__Requirement__
Repeat exactly, and only, the lines of the material below from the one that contains "dermatoscopia?" through its final line.
........
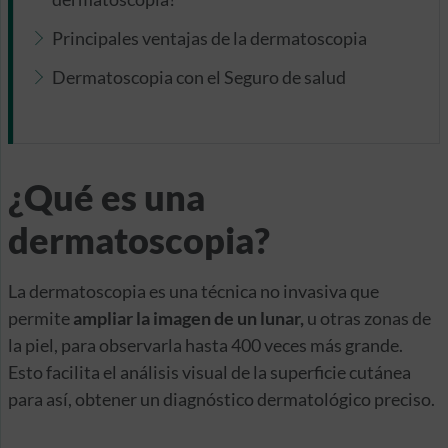
Principales ventajas de la dermatoscopia
Dermatoscopia con el Seguro de salud
¿Qué es una
dermatoscopia?
La dermatoscopia es una técnica no invasiva que
permite
ampliar la imagen de un lunar,
u otras zonas de
la piel, para observarla hasta 400 veces más grande.
Esto facilita el análisis visual de la superficie cutánea
para así, obtener un diagnóstico dermatológico preciso.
........
__Solution to this exercise__
dermatoscopia?
La dermatoscopia es una técnica no invasiva que
permite
ampliar la imagen de un lunar,
u otras zonas de
la piel, para observarla hasta 400 veces más grande.
Esto facilita el análisis visual de la superficie cutánea
para así, obtener un diagnóstico dermatológico preciso.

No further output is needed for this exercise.